2016-05-25

Navis may have been founded in 1987, but you could say that the boot-strapped technology company, which focuses on serving independent resort hotels, has sped up its metabolism lately.

The Bend, Oregon,-based company specializes in helping independent hotels, especially resort brands like Hershey, Greenbrier, Pinehurst, and Destination Hotels, convert more of the demand they’re already generating.

Over the past six years, Navis has increased its headcount three-and-a-half times, to 300 employees. This spring it entered Mexico, its first foreign market.

It is staking its claim to what it calls “rev tech”, or technology that helps hotels derive more revenue from their multiple channels by bringing together the key revenue systems for reservations, sales, and marketing under one data warehouse.

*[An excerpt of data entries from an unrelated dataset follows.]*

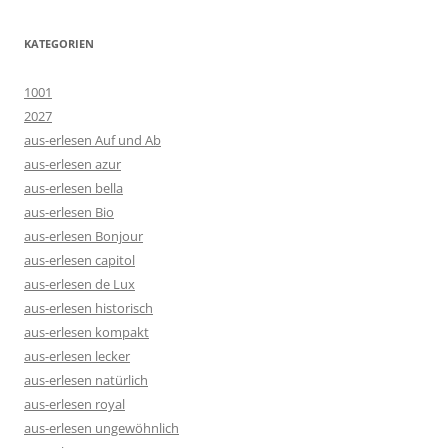
KATEGORIEN
1001
2027
aus-erlesen Auf und Ab
aus-erlesen azur
aus-erlesen bella
aus-erlesen Bio
aus-erlesen Bonjour
aus-erlesen capitol
aus-erlesen de Lux
aus-erlesen historisch
aus-erlesen kompakt
aus-erlesen lecker
aus-erlesen natürlich
aus-erlesen royal
aus-erlesen ungewöhnlich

In its words, it breaks down department and data silos, produces business intelligence from that data, and making the insights available and actionable at all levels, down to the point of sale.

It claims that its typical client sees a gain of $4,000 more revenue per room, per year, by using its full system. It also says it retains 97% of its clients, via its month-to-month contracts.

One Navis specialty is combining data from call centers with data from online traffic. For instance, it helps in managing leads from people who call the property and for whatever reason don’t book.

Its marketing automation system (using email and more) pursues those leads. If a traveler calls, say, a Hershey resort, but doesn’t book, then within a day or two, a message could be emailed out automatically.

New platform

Navis says it has an open API structure, which lets hotels be selective about which of its sales and marketing technologies they want. Hotels can choose to use its data in other vendors’ tools as well.

To stay flexible, the company is investing in a new open-source tech stack, written in Clojure, that will be highly scalable.

It is about to release a survey product built on this tech stack that enables surveys of guests to be tied back into the customer relationship management (CRM) system at an individual guest-level, the company says.

For example, if a guest is a VIP (big spender) and something has gone off the tracks for him or her, that’s noted, so that when the guest later interacts with the front desk or calls by phone, the staff member can respond knowing that he or she is a top guest who wasn’t happy about something recently and how many times he or she has stayed at the property.

As the software learns more about the guest, such how he or she interacts with the website, it can collect inferred preferences, and then automatically address the customer in more relevant ways. Navis CEO Kyle Buehner says:

“Travelers, especially millennials, are not really interested in loyalty unless they’re road warriors for business. What they’re interested in is you, the hotelier, being loyal to them and creating a unique experience. That’s right in our sweet spot.”

The company will also soon release a reporting tool (based on a data-mining technology it bought a few years ago) that it says is fast and highly configurable. Says Buehner:

“This is going to produce a report that takes the property management system (PMS) data, the CRM data, all of our different product data, and allow the client to see roll up reports of just about anything. This week versus last week. This market versus last year. Right now, the PDFs that come out once a month are considered great. This is much slicker. No one else is doing it”

Between summer and next year, it will roll out new products that will take the same principles around data integration but apply them to other parts of the hospitality sector.

Industry step-change

Before using Navis, many hotels were using old-school, manual systems, says Michelle Marquis, vp of sales and marketing at Navis.

“Some hotels might even do little tick sheets when reservations come in, like ‘5 calls, 1 booked’. The problem is that either it’s manual, it’s latent, or it’s in three different places, so when they finally combine it and look at it, it’s six weeks’ past and not actionable anymore.

A lot of clients will tell us they don’t trust the data because it’s put together by a few different people from several different systems. Things don’t match up. The contrast is that we provide a single source of truth that enables smarter decision-making.”

Navis claims it can teach reservation teams how to go from being basically a clerical department to an effective sales department, and that it helps marketing teams communicate on more of a one-to-one basis with their guests and prospects and more accurately measure the return on investment for all campaigns.

A common theme of recent Tnooz stories is that many hotels are saying that creating more demand is their top goal in 2016. But Navis offers a different approach of converting more of the demand — even unconstrained demand that they already have — by efficiently tuning up their reservations and marketing efforts. Given the difficulty hotels face in boosting direct demand, this could be an appealing sector for Navis and other companies to grow in.